▶ **Input for this task**
————————
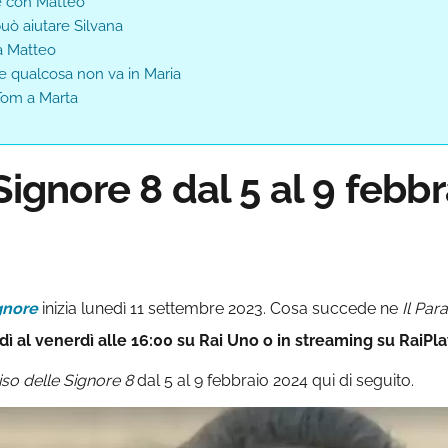
le con Matteo
può aiutare Silvana
ta Matteo
che qualcosa non va in Maria
 Tom a Marta
Signore 8 dal 5 al 9 febb
ignore
inizia lunedì 11 settembre 2023. Cosa succede ne
Il Par
al venerdì alle 16:00 su Rai Uno o in streaming su RaiPlay,
iso delle Signore 8
dal 5 al 9 febbraio 2024 qui di seguito.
————————
▶ **Problem**
Hand back the records above exactly as they are, pictures excluded.

▶ **Result for this task**
le con Matteo
può aiutare Silvana
ta Matteo
che qualcosa non va in Maria
 Tom a Marta
Signore 8 dal 5 al 9 febb
ignore
inizia lunedì 11 settembre 2023. Cosa succede ne
Il Par
al venerdì alle 16:00 su Rai Uno o in streaming su RaiPlay,
iso delle Signore 8
dal 5 al 9 febbraio 2024 qui di seguito.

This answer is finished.